(WHAT IS REQUIRED) Wherever the string "maximize" appears in the listing, copy that line.
========================================================================
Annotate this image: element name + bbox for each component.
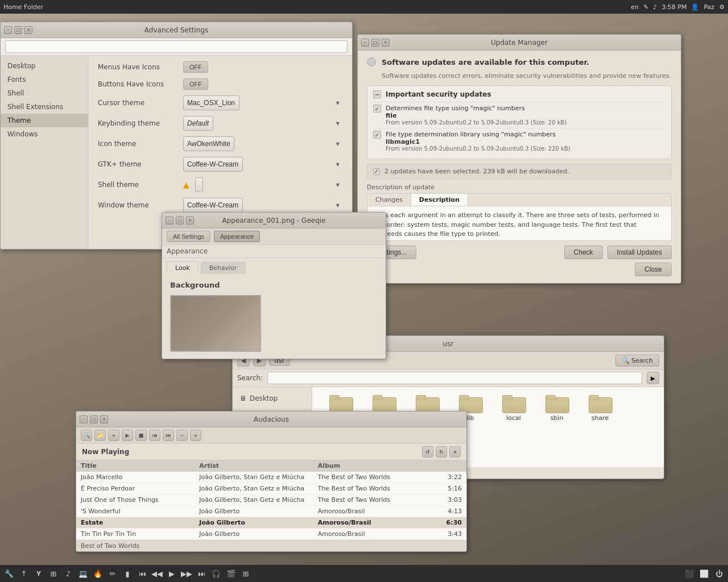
bp-media-play-icon[interactable]: ▶ (165, 567, 179, 580)
track-5-estate[interactable]: Estate João Gilberto Amoroso/Brasil 6:30 (76, 517, 466, 529)
volume-icon[interactable]: ♪ (653, 3, 657, 11)
fm-search-button[interactable]: 🔍 Search (615, 355, 659, 367)
audacious-folder-btn[interactable]: 📁 (94, 430, 106, 441)
fm-folder-local[interactable]: local (497, 394, 531, 422)
cursor-theme-select[interactable]: Mac_OSX_Lion (183, 95, 239, 110)
keybinding-theme-select-wrapper: Default (183, 116, 343, 131)
update-libmagic-meta: From version 5.09-2ubuntu0.2 to 5.09-2ub… (386, 146, 665, 152)
bp-box-icon[interactable]: ⊞ (47, 567, 60, 580)
audacious-next-btn[interactable]: ⏭ (163, 430, 174, 441)
window-minimize-btn[interactable]: – (4, 26, 12, 34)
bp-media-back-icon[interactable]: ⏮ (135, 567, 149, 580)
sidebar-item-shell-extensions[interactable]: Shell Extensions (1, 100, 88, 114)
update-section-checkbox[interactable] (373, 90, 381, 98)
bp-music-icon[interactable]: ♪ (61, 567, 75, 580)
audacious-refresh-btn[interactable]: ↺ (422, 446, 433, 458)
sidebar-item-shell[interactable]: Shell (1, 86, 88, 100)
update-install-button[interactable]: Install Updates (607, 246, 672, 259)
update-file-desc: Determines file type using "magic" numbe… (386, 105, 665, 112)
all-settings-button[interactable]: All Settings (167, 231, 210, 242)
window-theme-select[interactable]: Coffee-W-Cream (183, 198, 243, 213)
audacious-minimize[interactable]: – (80, 415, 88, 423)
appearance-tab-look[interactable]: Look (167, 261, 198, 274)
username: Paz (704, 3, 714, 11)
shell-theme-warning-icon: ▲ (183, 180, 189, 189)
update-file-meta: From version 5.09-2ubuntu0.2 to 5.09-2ub… (386, 119, 665, 126)
fm-folder-share[interactable]: share (583, 394, 617, 422)
settings-icon[interactable]: ⚙ (719, 3, 725, 11)
appearance-tab-behavior[interactable]: Behavior (201, 261, 246, 274)
audacious-vol-down-btn[interactable]: − (176, 430, 188, 441)
audacious-vol-up-btn[interactable]: + (190, 430, 201, 441)
bp-power-icon[interactable]: ⏻ (712, 567, 726, 580)
bp-media-fwd-icon[interactable]: ⏭ (195, 567, 208, 580)
track-4[interactable]: 'S Wonderful João Gilberto Amoroso/Brasi… (76, 506, 466, 517)
home-folder-label[interactable]: Home Folder (3, 3, 43, 11)
appearance-button[interactable]: Appearance (214, 231, 260, 242)
audacious-maximize[interactable]: □ (90, 415, 98, 423)
bp-flame-icon[interactable]: 🔥 (91, 567, 105, 580)
audacious-np-add-btn[interactable]: + (449, 446, 461, 458)
audacious-loop-btn[interactable]: ↻ (436, 446, 447, 458)
bp-resize-icon[interactable]: ⬜ (697, 567, 711, 580)
sidebar-item-desktop[interactable]: Desktop (1, 59, 88, 73)
sidebar-item-windows[interactable]: Windows (1, 127, 88, 141)
icon-theme-label: Icon theme (98, 140, 177, 148)
bp-display-icon[interactable]: ⬛ (682, 567, 696, 580)
bp-media-next-icon[interactable]: ▶▶ (180, 567, 193, 580)
advanced-settings-titlebar: – □ × Advanced Settings (1, 22, 352, 38)
keyboard-layout[interactable]: en (631, 3, 639, 11)
update-libmagic-checkbox[interactable] (373, 131, 381, 139)
appearance-maximize[interactable]: □ (176, 217, 184, 225)
track-6[interactable]: Tin Tin Por Tin Tin João Gilberto Amoros… (76, 529, 466, 540)
track-1[interactable]: João Marcello João Gilberto, Stan Getz e… (76, 472, 466, 483)
bp-wrench-icon[interactable]: 🔧 (2, 567, 16, 580)
icon-theme-select[interactable]: AwOkenWhite (183, 136, 234, 151)
audacious-play-btn[interactable]: ▶ (122, 430, 133, 441)
appearance-minimize[interactable]: – (166, 217, 173, 225)
update-file-checkbox[interactable] (373, 105, 381, 113)
update-manager-maximize[interactable]: □ (371, 39, 379, 47)
audacious-magnify-btn[interactable]: 🔍 (81, 430, 92, 441)
track-1-artist: João Gilberto, Stan Getz e Miúcha (199, 473, 317, 481)
window-maximize-btn[interactable]: □ (14, 26, 22, 34)
bp-computer-icon[interactable]: 💻 (76, 567, 90, 580)
fm-folder-sbin[interactable]: sbin (540, 394, 574, 422)
buttons-have-icons-toggle[interactable]: OFF (183, 78, 208, 90)
audacious-stop-btn[interactable]: ■ (135, 430, 147, 441)
update-close-button[interactable]: Close (635, 263, 672, 276)
update-tab-description[interactable]: Description (411, 194, 468, 206)
user-icon: 👤 (691, 3, 699, 11)
sidebar-item-theme[interactable]: Theme (1, 114, 88, 127)
bp-media-prev-icon[interactable]: ◀◀ (150, 567, 164, 580)
track-3[interactable]: Just One of Those Things João Gilberto, … (76, 494, 466, 506)
fm-sidebar-item-desktop[interactable]: 🖥 Desktop (233, 392, 312, 405)
bp-grid-icon[interactable]: ⊞ (239, 567, 253, 580)
update-check-button[interactable]: Check (564, 246, 603, 259)
bp-y-icon[interactable]: Y (32, 567, 46, 580)
track-4-title: 'S Wonderful (81, 508, 199, 515)
audacious-add-btn[interactable]: + (108, 430, 119, 441)
update-tab-changes[interactable]: Changes (367, 194, 411, 206)
advanced-settings-search-input[interactable] (5, 40, 348, 53)
window-close-btn[interactable]: × (24, 26, 32, 34)
gtk-theme-select[interactable]: Coffee-W-Cream (183, 157, 243, 172)
fm-search-input[interactable] (267, 372, 642, 384)
keybinding-theme-select[interactable]: Default (183, 116, 213, 131)
update-manager-minimize[interactable]: – (361, 39, 369, 47)
audacious-close[interactable]: × (100, 415, 108, 423)
bp-arrow-icon[interactable]: ↑ (17, 567, 31, 580)
window-theme-label: Window theme (98, 201, 177, 209)
bp-headphones-icon[interactable]: 🎧 (209, 567, 223, 580)
sidebar-item-fonts[interactable]: Fonts (1, 73, 88, 86)
bp-film-icon[interactable]: 🎬 (224, 567, 238, 580)
bp-terminal-icon[interactable]: ▮ (121, 567, 134, 580)
bp-edit-icon[interactable]: ✏ (106, 567, 119, 580)
fm-search-go-button[interactable]: ▶ (647, 372, 659, 384)
track-2[interactable]: É Preciso Perdoar João Gilberto, Stan Ge… (76, 483, 466, 494)
appearance-close[interactable]: × (186, 217, 194, 225)
menus-have-icons-toggle[interactable]: OFF (183, 61, 208, 73)
shell-theme-select[interactable] (195, 177, 203, 192)
audacious-prev-btn[interactable]: ⏮ (149, 430, 160, 441)
update-manager-close[interactable]: × (382, 39, 390, 47)
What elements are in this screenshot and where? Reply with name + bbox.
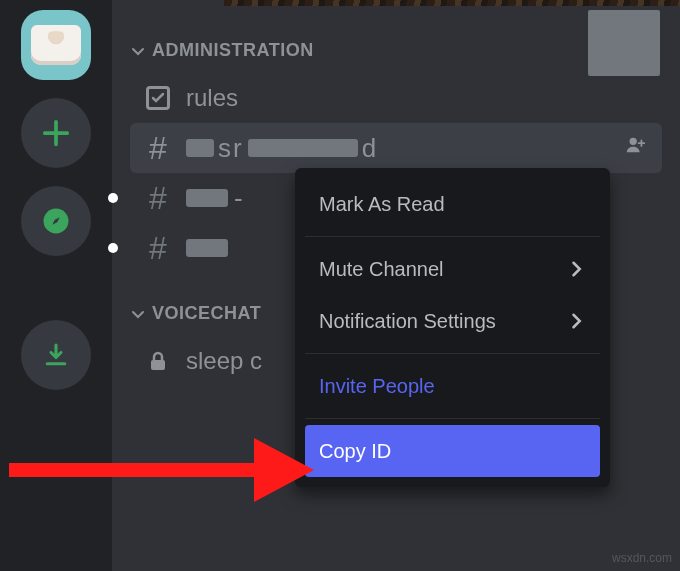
chevron-down-icon (130, 306, 146, 322)
chevron-right-icon (566, 259, 586, 279)
menu-invite-people[interactable]: Invite People (305, 360, 600, 412)
menu-item-label: Notification Settings (319, 310, 496, 333)
menu-mark-as-read[interactable]: Mark As Read (305, 178, 600, 230)
rules-icon (144, 86, 172, 110)
lock-icon (144, 349, 172, 373)
channel-label: rules (186, 84, 238, 112)
unread-indicator (108, 243, 118, 253)
discover-button[interactable] (21, 186, 91, 256)
menu-separator (305, 236, 600, 237)
channel-rules[interactable]: rules (130, 73, 662, 123)
redacted-text (248, 139, 358, 157)
server-icon-active[interactable] (21, 10, 91, 80)
add-server-button[interactable] (21, 98, 91, 168)
channel-label-fragment: sr (218, 133, 244, 164)
menu-notification-settings[interactable]: Notification Settings (305, 295, 600, 347)
menu-item-label: Copy ID (319, 440, 391, 463)
watermark: wsxdn.com (612, 551, 672, 565)
hash-icon: # (144, 180, 172, 217)
redacted-text (186, 189, 228, 207)
category-label: ADMINISTRATION (152, 40, 314, 61)
menu-item-label: Invite People (319, 375, 435, 398)
server-banner (224, 0, 680, 6)
redacted-text (186, 139, 214, 157)
channel-label-fragment: - (234, 183, 245, 214)
menu-separator (305, 353, 600, 354)
create-invite-icon[interactable] (624, 134, 646, 162)
menu-item-label: Mute Channel (319, 258, 444, 281)
channel-label-fragment: d (362, 133, 378, 164)
plus-icon (41, 118, 71, 148)
hash-icon: # (144, 230, 172, 267)
menu-copy-id[interactable]: Copy ID (305, 425, 600, 477)
compass-icon (41, 206, 71, 236)
download-icon (41, 340, 71, 370)
category-header-administration[interactable]: ADMINISTRATION (130, 34, 662, 73)
channel-label: sleep c (186, 347, 262, 375)
chevron-right-icon (566, 311, 586, 331)
menu-item-label: Mark As Read (319, 193, 445, 216)
channel-context-menu: Mark As Read Mute Channel Notification S… (295, 168, 610, 487)
channel-selected-redacted[interactable]: # sr d (130, 123, 662, 173)
hash-icon: # (144, 130, 172, 167)
svg-point-1 (630, 138, 637, 145)
keycap-icon (31, 25, 81, 65)
menu-separator (305, 418, 600, 419)
download-apps-button[interactable] (21, 320, 91, 390)
redacted-box (588, 10, 660, 76)
unread-indicator (108, 193, 118, 203)
redacted-text (186, 239, 228, 257)
chevron-down-icon (130, 43, 146, 59)
category-label: VOICECHAT (152, 303, 261, 324)
svg-rect-2 (151, 360, 165, 370)
menu-mute-channel[interactable]: Mute Channel (305, 243, 600, 295)
annotation-arrow (4, 420, 324, 530)
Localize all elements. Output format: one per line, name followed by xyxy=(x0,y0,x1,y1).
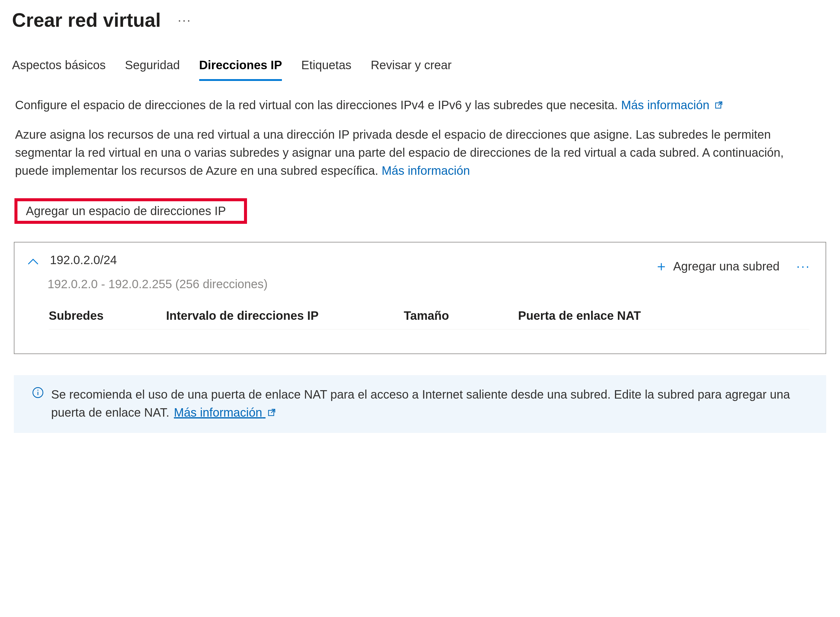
========================================================================
(PROBLEM SOLUTION)
audacious-maximize[interactable]: □ (90, 415, 98, 423)
appearance-maximize[interactable]: □ (176, 217, 184, 225)
update-manager-maximize[interactable]: □ (371, 39, 379, 47)
window-maximize-btn[interactable]: □ (14, 26, 22, 34)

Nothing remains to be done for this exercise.